Something—perhaps the intuition that had failed her when she met her devil—assured her the cottage was a safe place. A small fire crackled in the fireplace; the sound of the forest entered the windows and raindrops pattered on the roof.
A thud at the door; Laura gasped, and knife in hand, waited with her heart in her mouth. The door creaked open and tiny hooves clip-clopped as the goat ran through the doorway. It bleated a greeting. A thick mass entered, and by the firelight, Laura thought it was a bear.

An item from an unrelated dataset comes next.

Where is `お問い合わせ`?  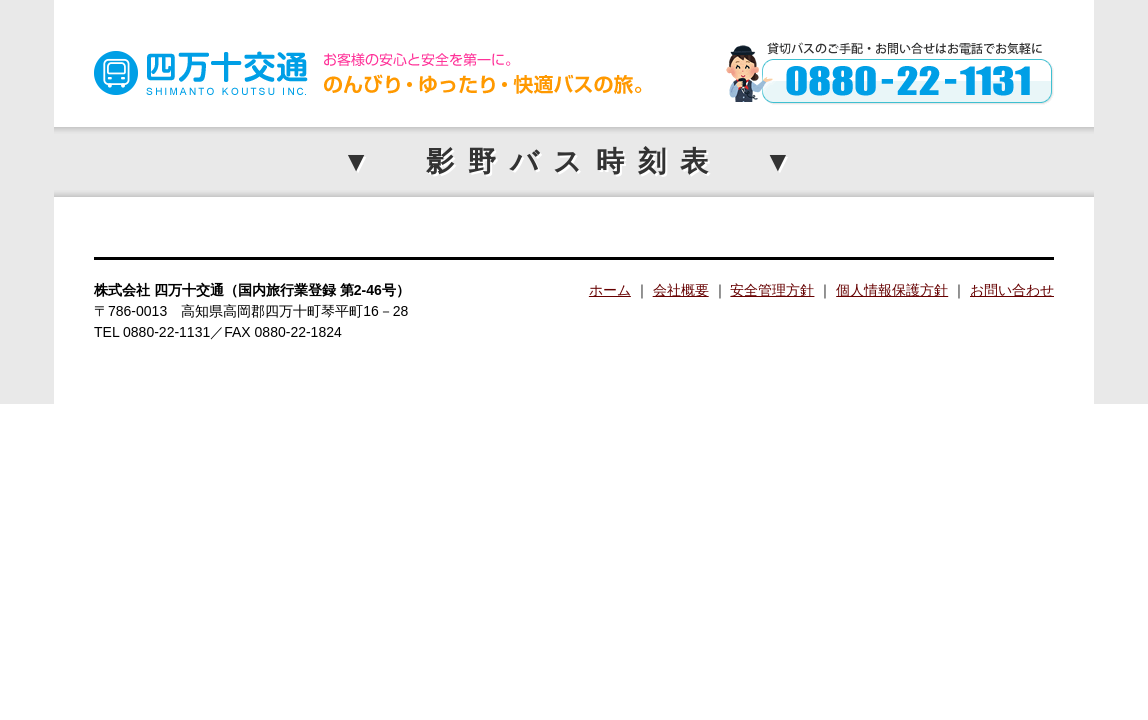 お問い合わせ is located at coordinates (1012, 290).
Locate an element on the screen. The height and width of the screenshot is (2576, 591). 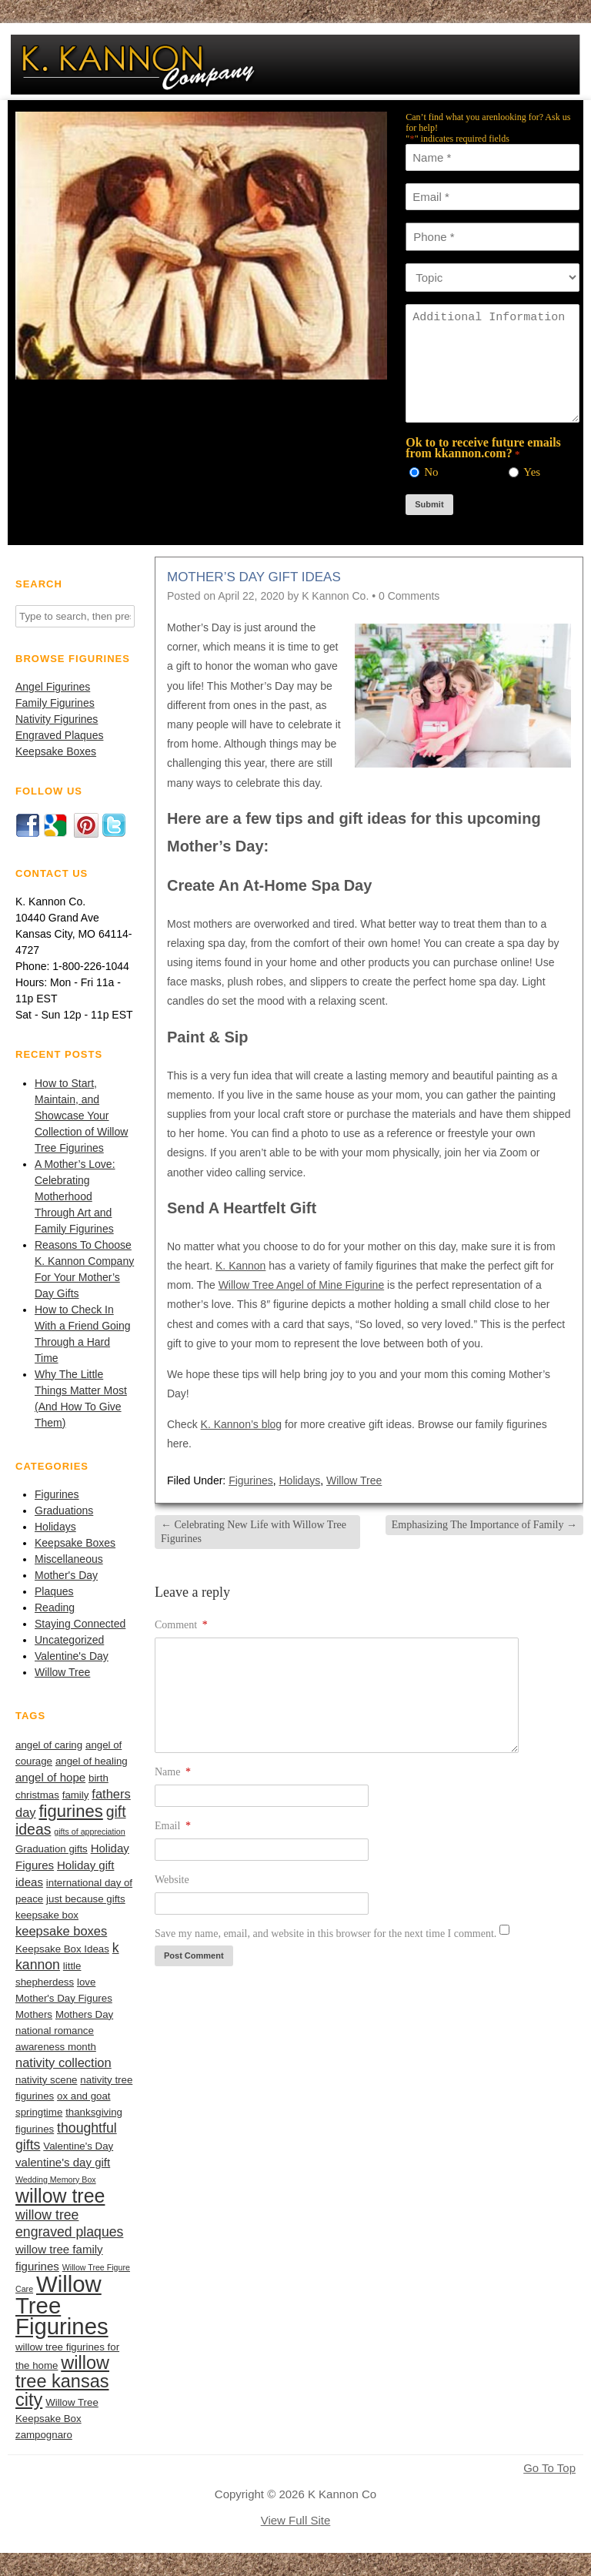 Go To Top is located at coordinates (549, 2468).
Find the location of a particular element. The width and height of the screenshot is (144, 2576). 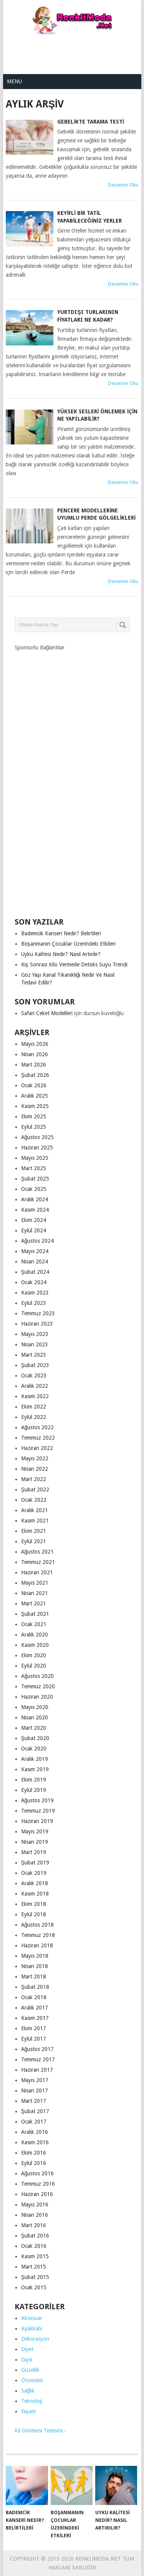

An instant later she discovered it was only a tall bearded man.
“Who are you?” Laura held the knife before her, ready to defend herself.
“This is my home,” the man spoke in a deep, rumbling voice, “my name is Rainier.”
“Oh,” Laura had expected… well, something else, “did you bring me here?”
“No,” he answered, “you came to me. You knocked on my door.”
Rainier was young, maybe in his thirties, though by the thick voice, Laura thought him older. He wore his thick black hair long, had piercing blue eyes and the darkened complexion of someone who spends most of his time in the sun, wind and rain.
“The wound’s better? Does it hurt much?”
Laura shook her head, “Only a little.”
They stared at one another in the flickering light.
“Thank you,” Laura broke the awkward silence, “I’m Laura.”
An owl hooted and the wind howled through the window. It almost blew out the fire; the red-and-orange tongues ebbed and waxed and cast a dance of eerie shadows on the walls.
Rainier stood tense and alert with the brow-knitted expression of one who listens to the small sounds of the night.
“There is no danger in here,” he glanced around, “but someone outside means harm.”
In an instant, Rainier disappeared into the drizzling night. Laura sat dumbfounded at the table, the knife loose in her hand. She listened for his heavy footsteps on the damp ground, but heard none.